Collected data
= = =

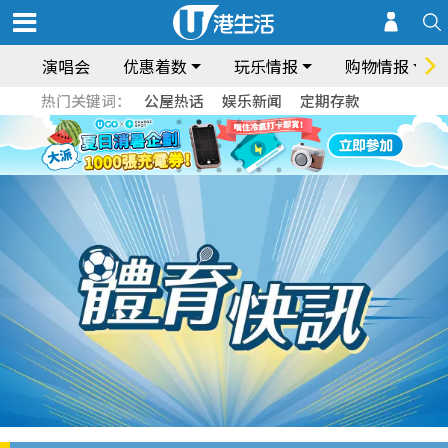
演唱会
优惠着数
玩乐情报
购物情报
热门关键词：
公屋热话
娱乐新闻
定期存款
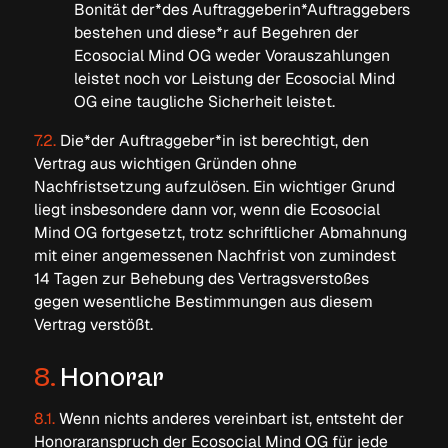
Bonität der*des Auftraggeberin*Auftraggebers
bestehen und diese*r auf Begehren der
Ecosocial Mind OG weder Vorauszahlungen
leistet noch vor Leistung der Ecosocial Mind
OG eine taugliche Sicherheit leistet.
7.2.
Die*der Auftraggeber*in ist berechtigt, den
Vertrag aus wichtigen Gründen ohne
Nachfristsetzung aufzulösen. Ein wichtiger Grund
liegt insbesondere dann vor, wenn die Ecosocial
Mind OG fortgesetzt, trotz schriftlicher Abmahnung
mit einer angemessenen Nachfrist von zumindest
14 Tagen zur Behebung des Vertragsverstoßes
gegen wesentliche Bestimmungen aus diesem
Vertrag verstößt.
8.
Honorar
8.1.
Wenn nichts anderes vereinbart ist, entsteht der
Honoraranspruch der Ecosocial Mind OG für jede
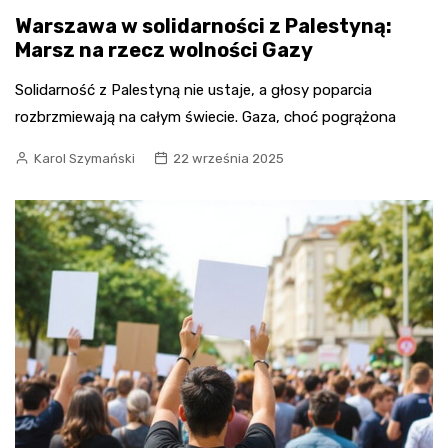
Warszawa w solidarności z Palestyną:
Marsz na rzecz wolności Gazy
Solidarność z Palestyną nie ustaje, a głosy poparcia
rozbrzmiewają na całym świecie. Gaza, choć pogrążona
Karol Szymański
22 września 2025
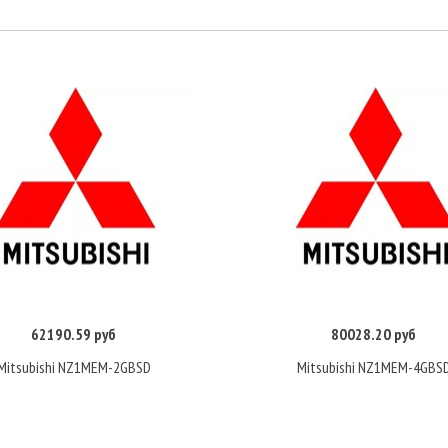
62190.59 руб
80028.20 руб
Купить
Купить
Mitsubishi NZ1MEM-2GBSD
Mitsubishi NZ1MEM-4GBS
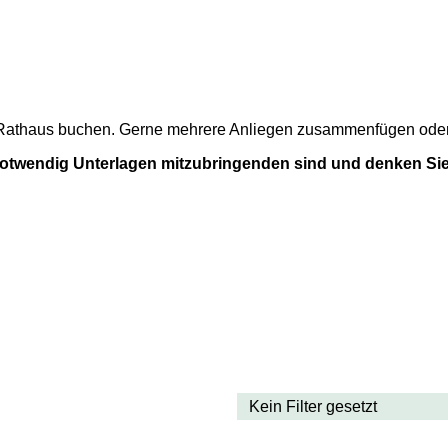
m Rathaus buchen. Gerne mehrere Anliegen zusammenfügen oder a
 notwendig Unterlagen mitzubringenden sind und denken Sie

= = =

**WORK ITEM**
Could you retype every record exactly, leaving the pictures out?

**OUTPUT FOR THIS EXERCISE**
演唱会
优惠着数
玩乐情报
购物情报
热门关键词：
公屋热话
娱乐新闻
定期存款
Bonität der*des Auftraggeberin*Auftraggebers
bestehen und diese*r auf Begehren der
Ecosocial Mind OG weder Vorauszahlungen
leistet noch vor Leistung der Ecosocial Mind
OG eine taugliche Sicherheit leistet.
7.2.
Die*der Auftraggeber*in ist berechtigt, den
Vertrag aus wichtigen Gründen ohne
Nachfristsetzung aufzulösen. Ein wichtiger Grund
liegt insbesondere dann vor, wenn die Ecosocial
Mind OG fortgesetzt, trotz schriftlicher Abmahnung
mit einer angemessenen Nachfrist von zumindest
14 Tagen zur Behebung des Vertragsverstoßes
gegen wesentliche Bestimmungen aus diesem
Vertrag verstößt.
8.
Honorar
8.1.
Wenn nichts anderes vereinbart ist, entsteht der
Honoraranspruch der Ecosocial Mind OG für jede
Warszawa w solidarności z Palestyną:
Marsz na rzecz wolności Gazy
Solidarność z Palestyną nie ustaje, a głosy poparcia
rozbrzmiewają na całym świecie. Gaza, choć pogrążona
Karol Szymański
22 września 2025
62190.59 руб
80028.20 руб
Купить
Купить
Mitsubishi NZ1MEM-2GBSD
Mitsubishi NZ1MEM-4GBS
m Rathaus buchen. Gerne mehrere Anliegen zusammenfügen oder a
 notwendig Unterlagen mitzubringenden sind und denken Sie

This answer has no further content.